First Steps with ddRAGE

Installation

The easiest way to install ddRAGE is by using conda and the bioconda channel:

me@machine:~$ conda create -c bioconda --name ddrage ddrage
me@machine:~$ source activate ddrage
(ddrage) me@machine:~$ ddrage

This will install ddRAGE and all of its dependencies into a conda environment named ddrage. After activating the environment, ddrage can be executed from the command line. Another option is to use pip and install ddRAGE from PyPI (using the name ddrage):

me@machine:~$ pip install ddrage

You can also download the source code and compile it yourself:

me@machine:~$ git clone https://bitbucket.org/genomeinformatics/rage ddrage
me@machine:~/rage$ cd ddrage
me@machine:~/rage$ pip install .

Regardless of which installation method you chose, an executable for ddRAGE will be available in your path.

Simulate Reads

To start ddRAGE with the default parameters, use the installed executable:

me@machine:~$ ddrage

This creates a dataset and prints a list of created files. The generated files are stored in the a subfolder of the current directory whose name contains the current date and time and the string _ddRAGEdataset. Dataset parameters, like number of individuals, number of loci, coverage, and read length, can be changed by providing command line parameters:

me@machine:~$ ddrage --loci 30 --nr-individuals 5 --coverage 30 --read-length 150

Since the number of individuals that can be simulated is restricted by the used barcode file, in order to simulate datatsets with many individuals you might need to use another set of barcodes. The default barcode set supports up to 24 individuals in normal mode and up to 96 individuals when using all four p7 barcodes:

me@machine:~$ ddrage -l 1000 --nr-individuals 80 --combine-p7-bcs

For everything bigger than this the barcode set -b huge can be used, which supports up to 1461 individuals.

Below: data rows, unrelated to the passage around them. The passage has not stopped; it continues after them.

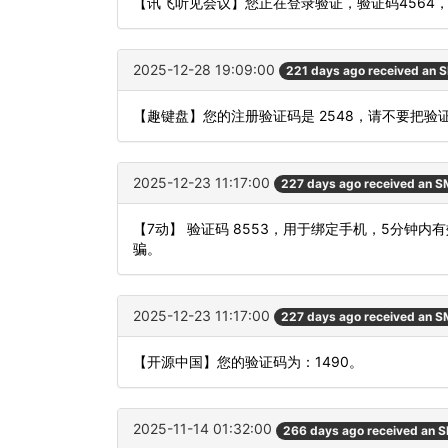
【讯飞听见会议】您正在登录验证，验证码4564
2025-12-28 19:09:00
221 days ago received an 
【趣键盘】您的注册验证码是 2548，请不要把
2025-12-23 11:17:00
227 days ago received an 
【7动】 验证码 8553，用于绑定手机，5分钟
骗。
2025-12-23 11:17:00
227 days ago received an 
【开源中国】您的验证码为：1490。
2025-11-14 01:32:00
266 days ago received an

A full list of parameters can be found here. In the cookbook, example parameter sets to generate common patterns of ddRAD datasets can be found.

Randomize Read Order

The FASTQ files generated by ddRAGE are written to file in order of their simulation. Since this can create very easy instances for some analysis tools, for a realistic assessment the FASTQ files need to be randomized. This can be done using the randomize_fastq script that is installed alongside ddRAGE:

me@machine:~$ ls
ddRAGEdataset_ATCACG_1.fastq   ddRAGEdataset_ATCACG_2.fastq
me@machine:~$ randomize_fastq ddRAGEdataset_ATCACG_1.fastq ddRAGEdataset_ATCACG_2.fastq ddRAGEdataset_ATCACG_randomized_1.fastq.gz ddRAGEdataset_ATCACG_randomized_2.fastq.gz

Tools

ddRAGE also installs some useful auxiliary tools:

  • visualize_bbd shows the effect different parameter values have on the beta-binomial distribution used to simulate coverage profiles. This option requires to additionally install the BBD-visualization extra packages when installing via pip (pip install ddrage[BBD-visualization] or pip install .[BBD-visualization] for the local installation).

  • learn_qmodel allows to extract a profile of quality values from a set of FASTQ files so it can be used by ddRAGE.

  • remove_annotation removes information added to the FASTQ headers by ddRAGE, since not all analysis tools can work with these.